#### [What to work on]
Using the data beneath, show every line that includes the word "applications".

Top of Records supplied

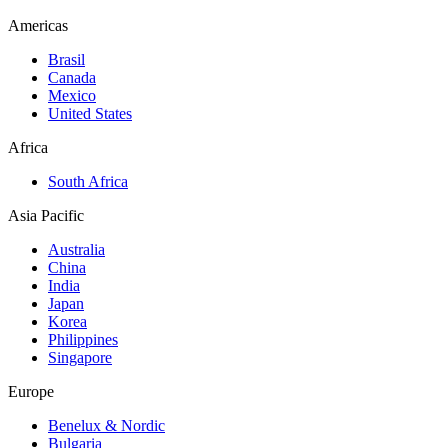
Americas
Brasil
Canada
Mexico
United States
Africa
South Africa
Asia Pacific
Australia
China
India
Japan
Korea
Philippines
Singapore
Europe
Benelux & Nordic
Bulgaria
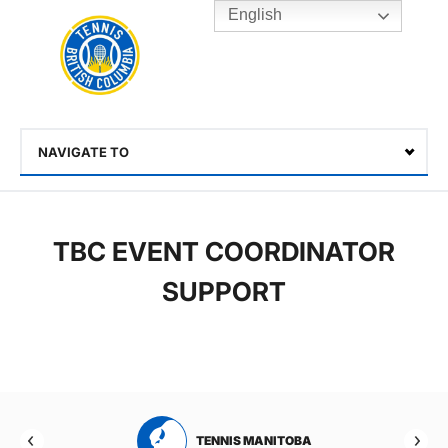
English
Rogers
Cup
Home
Toggle
menu
NAVIGATE TO
Select
TBC EVENT COORDINATOR
SUPPORT
RTA
TENNIS MANITOBA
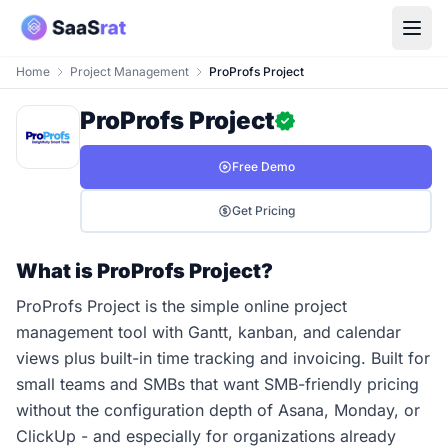
Home
Project Management
ProProfs Project
ProProfs Project
Free Demo
Get Pricing
What is ProProfs Project?
ProProfs Project is the simple online project
management tool with Gantt, kanban, and calendar
views plus built-in time tracking and invoicing. Built for
small teams and SMBs that want SMB-friendly pricing
without the configuration depth of Asana, Monday, or
ClickUp - and especially for organizations already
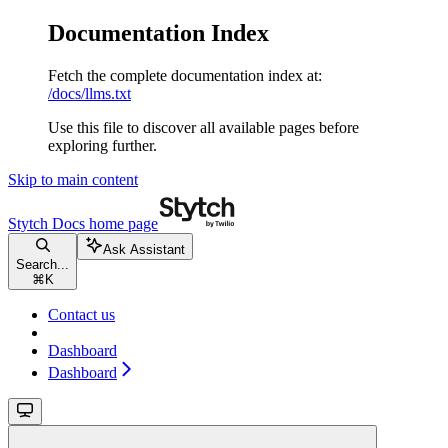
Documentation Index
Fetch the complete documentation index at:
/docs/llms.txt
Use this file to discover all available pages before
exploring further.
Skip to main content
Stytch Docs
home page
Ask Assistant
Search...
⌘
K
Contact us
Dashboard
Dashboard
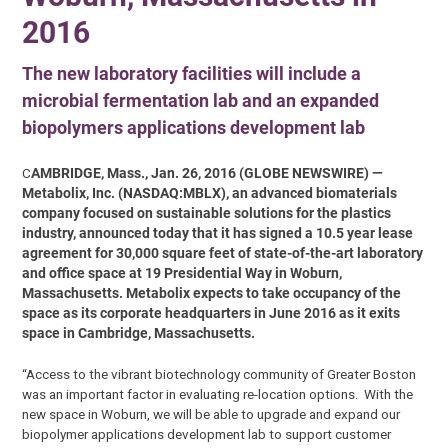
2016
The new laboratory facilities will include a
microbial fermentation lab and an expanded
biopolymers applications development lab
C
AMBRIDGE, Mass., Jan. 26, 2016 (GLOBE NEWSWIRE) —
Metabolix, Inc. (NASDAQ:MBLX), an advanced biomaterials
company focused on sustainable solutions for the plastics
industry, announced today that it has signed a 10.5 year lease
agreement for 30,000 square feet of state-of-the-art laboratory
and office space at 19 Presidential Way in Woburn,
Massachusetts. Metabolix expects to take occupancy of the
space as its corporate headquarters in June 2016 as it exits
space in Cambridge, Massachusetts.
“Access to the vibrant biotechnology community of Greater Boston
was an important factor in evaluating re-location options. With the
new space in Woburn, we will be able to upgrade and expand our
biopolymer applications development lab to support customer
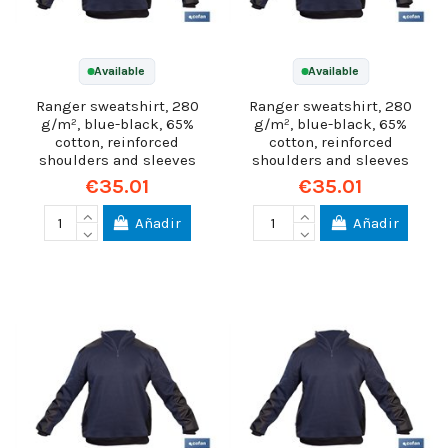
Available
Available
Ranger sweatshirt, 280
Ranger sweatshirt, 280
g/m², blue-black, 65%
g/m², blue-black, 65%
cotton, reinforced
cotton, reinforced
shoulders and sleeves
shoulders and sleeves
€35.01
€35.01
Añadir
Añadir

Bottom of Records supplied

#### [Answer to the problem]
biopolymers applications development lab
biopolymer applications development lab to support customer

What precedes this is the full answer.